The decision was taken in the light of anti-racism protests that raged throughout the country, after the killing of African-American man George Floyd by white police officers in Minneapolis, Minnesota.
Richie Richardson, an associate professor of African American literature in the Africana Studies and Research Center at Cornell University, wrote an op-ed in the New York Times titled 'Can We Please, Finally, Get Rid of 'Aunt Jemima'? In this, she argued how the brand is linked to Southern racism.
'Aunt Jemima' is inspired by an old minstrel song 'Old Aunt Jemima'. Richardson argues that the logo was an outgrowth of the southern plantation nostalgia and romance grounded in the idea of the "mammy" -- 'a devoted and submissive servant', who nurtured the children of her white master while neglecting her own. Here, she is portrayed as 'an asexual, plump black woman wearing a headscarf'. The character is "premised on this idea of Black inferiority and otherness", Richardson told TODAY.

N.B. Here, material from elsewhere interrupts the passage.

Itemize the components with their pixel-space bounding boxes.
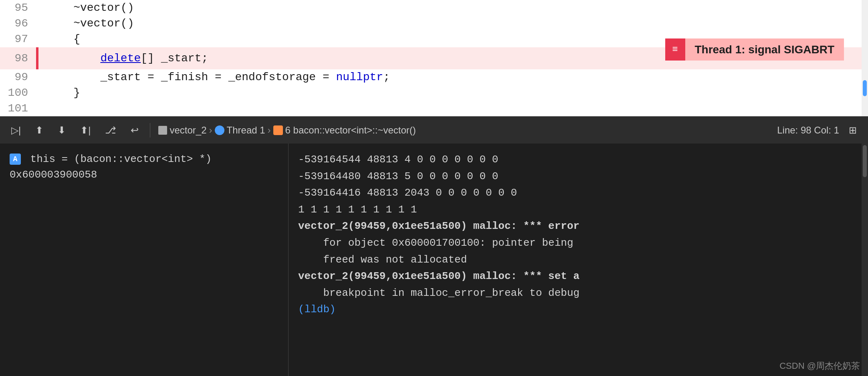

Maurice Manring, author of the book 'Slave in a Box: The Strange Career of Aunt Jemima', had the same opinion. In a 2007 interview with NPR, she said the Aunt Jemima's advertising was played on a certain type of racial nostalgia, "about how great plantation life was and how great it was to have someone like Aunt Jemima who would make pancakes or whatever you want.
It played on the notion that at a time when middle-class housewives weren't able to employ black maids like Aunt Jemima, they can still have her recipe, which was "the next best thing", Manring said.
About the Aunt Jemima brand
The Aunt Jemima brand is 130 years old, currently owned by Quaker Oats, a subsidiary of Pepsico. The Aunt Jemima pancake was developed in 1889 by Chris Rutt and Charles Underwood, two white flour mill owners. The character was first brought to life by Nancy Green, who herself was born into slavery. The character was later played by other women, including Aylene Lewis, Anna Robinson and Lou Blanchard.
In a statement to NBC News on Wednesday, Kristin Kroepfl, vice president and chief marketing officer of Quaker Foods North America, said that while the brand had updated over the years to be "appropriate and respectful", those changes were not enough. The company will remove the image and change the name. It said that the new packaging will begin to appear in the fall and that a new name will be announced later.